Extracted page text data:
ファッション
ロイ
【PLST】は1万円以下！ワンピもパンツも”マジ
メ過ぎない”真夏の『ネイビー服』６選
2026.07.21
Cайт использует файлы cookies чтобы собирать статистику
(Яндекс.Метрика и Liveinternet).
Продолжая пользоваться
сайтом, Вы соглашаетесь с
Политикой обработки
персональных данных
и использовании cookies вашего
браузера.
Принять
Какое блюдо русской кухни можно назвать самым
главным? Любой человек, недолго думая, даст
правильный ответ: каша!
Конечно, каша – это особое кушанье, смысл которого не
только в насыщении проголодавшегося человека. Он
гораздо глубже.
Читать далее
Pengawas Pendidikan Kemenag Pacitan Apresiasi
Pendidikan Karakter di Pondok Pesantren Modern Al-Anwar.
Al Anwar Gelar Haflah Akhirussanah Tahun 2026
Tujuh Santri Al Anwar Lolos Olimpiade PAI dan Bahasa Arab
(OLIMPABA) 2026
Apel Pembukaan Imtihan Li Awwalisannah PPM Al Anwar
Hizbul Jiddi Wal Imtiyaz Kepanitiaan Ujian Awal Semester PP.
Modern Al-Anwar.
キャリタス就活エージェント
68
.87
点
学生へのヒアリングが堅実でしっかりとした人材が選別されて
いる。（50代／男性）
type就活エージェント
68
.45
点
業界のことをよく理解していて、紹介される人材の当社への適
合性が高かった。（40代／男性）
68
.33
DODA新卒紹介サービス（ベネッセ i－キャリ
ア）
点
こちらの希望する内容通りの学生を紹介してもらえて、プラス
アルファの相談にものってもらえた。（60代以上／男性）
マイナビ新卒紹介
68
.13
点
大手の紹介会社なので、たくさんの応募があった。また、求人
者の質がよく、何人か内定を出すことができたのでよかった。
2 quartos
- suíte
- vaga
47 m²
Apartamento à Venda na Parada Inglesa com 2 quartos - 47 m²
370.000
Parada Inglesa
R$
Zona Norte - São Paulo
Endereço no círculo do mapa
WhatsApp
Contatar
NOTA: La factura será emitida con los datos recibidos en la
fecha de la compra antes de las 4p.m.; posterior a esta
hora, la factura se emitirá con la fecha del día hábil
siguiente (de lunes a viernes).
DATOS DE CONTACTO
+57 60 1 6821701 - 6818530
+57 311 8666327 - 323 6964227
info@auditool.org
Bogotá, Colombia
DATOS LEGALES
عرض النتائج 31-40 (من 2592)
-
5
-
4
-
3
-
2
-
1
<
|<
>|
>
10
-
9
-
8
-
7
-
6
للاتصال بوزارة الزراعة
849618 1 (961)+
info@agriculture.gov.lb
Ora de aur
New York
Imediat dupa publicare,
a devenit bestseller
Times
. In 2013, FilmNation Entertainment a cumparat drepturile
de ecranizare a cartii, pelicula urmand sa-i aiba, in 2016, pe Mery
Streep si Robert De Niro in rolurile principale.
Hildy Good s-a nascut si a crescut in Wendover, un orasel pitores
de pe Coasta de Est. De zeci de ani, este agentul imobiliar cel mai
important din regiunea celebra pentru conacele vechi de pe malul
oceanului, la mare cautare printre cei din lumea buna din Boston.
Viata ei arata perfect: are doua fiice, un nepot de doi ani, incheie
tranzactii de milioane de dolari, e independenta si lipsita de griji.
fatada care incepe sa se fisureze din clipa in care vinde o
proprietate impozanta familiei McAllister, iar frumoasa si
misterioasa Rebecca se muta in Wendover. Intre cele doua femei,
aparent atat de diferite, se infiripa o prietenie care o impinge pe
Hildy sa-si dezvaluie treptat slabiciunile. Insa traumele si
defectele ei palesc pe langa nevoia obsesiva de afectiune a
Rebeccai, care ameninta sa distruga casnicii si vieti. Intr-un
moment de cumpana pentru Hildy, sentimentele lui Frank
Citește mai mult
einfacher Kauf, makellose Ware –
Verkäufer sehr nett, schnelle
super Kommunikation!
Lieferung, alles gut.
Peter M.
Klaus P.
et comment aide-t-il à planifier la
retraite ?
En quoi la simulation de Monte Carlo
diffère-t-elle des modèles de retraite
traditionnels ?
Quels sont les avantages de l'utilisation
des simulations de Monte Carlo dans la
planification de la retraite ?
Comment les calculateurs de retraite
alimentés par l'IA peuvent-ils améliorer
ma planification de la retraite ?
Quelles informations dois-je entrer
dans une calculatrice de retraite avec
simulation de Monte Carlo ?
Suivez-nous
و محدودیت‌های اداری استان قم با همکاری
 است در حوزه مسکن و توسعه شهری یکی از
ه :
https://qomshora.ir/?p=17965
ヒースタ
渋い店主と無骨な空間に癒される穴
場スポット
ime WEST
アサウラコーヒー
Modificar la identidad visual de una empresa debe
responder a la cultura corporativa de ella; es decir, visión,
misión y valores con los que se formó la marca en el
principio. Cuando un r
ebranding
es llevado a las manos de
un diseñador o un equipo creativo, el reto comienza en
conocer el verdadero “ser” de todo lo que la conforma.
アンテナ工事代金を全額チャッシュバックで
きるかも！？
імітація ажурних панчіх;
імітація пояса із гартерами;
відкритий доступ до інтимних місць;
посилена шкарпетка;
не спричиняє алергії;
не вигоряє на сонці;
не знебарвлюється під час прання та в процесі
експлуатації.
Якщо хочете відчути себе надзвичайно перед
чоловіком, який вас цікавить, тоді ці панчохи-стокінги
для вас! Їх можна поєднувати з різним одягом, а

Problem requirements: Reproduce the lines of the entries above from the one with "و محدودیت‌های اداری استان قم با همکاری" to the one with "Modificar la identidad", both included, exactly and without any other line.

Task response:
و محدودیت‌های اداری استان قم با همکاری
 است در حوزه مسکن و توسعه شهری یکی از
ه :
https://qomshora.ir/?p=17965
ヒースタ
渋い店主と無骨な空間に癒される穴
場スポット
ime WEST
アサウラコーヒー
Modificar la identidad visual de una empresa debe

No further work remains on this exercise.